- _Stored data entries_
• • • • • • •
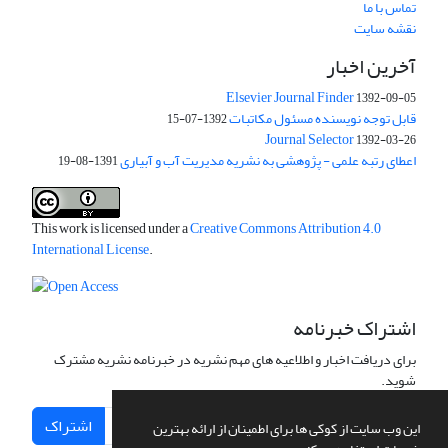
تماس با ما
نقشه سایت
آخرین اخبار
Elsevier Journal Finder
1392-09-05
قابل توجه نویسنده مسئول مکاتبات
1392-07-15
Journal Selector
1392-03-26
اعطای رتبه علمی - پژوهشی به نشریه مدیریت آب و آبیاری
1391-08-19
This work is licensed under a
Creative Commons Attribution 4.0
International License
.
اشتراک خبرنامه
برای دریافت اخبار و اطلاعیه های مهم نشریه در خبرنامه نشریه مشترک
شوید.
اشتراک
این وب سایت از کوکی ها برای اطمینان از ارائه بهترین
• • • • • • •
Give every line above again exactly, omitting whatever pictures appear.

- _Answer to this problem_
تماس با ما
نقشه سایت
آخرین اخبار
Elsevier Journal Finder
1392-09-05
قابل توجه نویسنده مسئول مکاتبات
1392-07-15
Journal Selector
1392-03-26
اعطای رتبه علمی - پژوهشی به نشریه مدیریت آب و آبیاری
1391-08-19
This work is licensed under a
Creative Commons Attribution 4.0
International License
.
اشتراک خبرنامه
برای دریافت اخبار و اطلاعیه های مهم نشریه در خبرنامه نشریه مشترک
شوید.
اشتراک
این وب سایت از کوکی ها برای اطمینان از ارائه بهترین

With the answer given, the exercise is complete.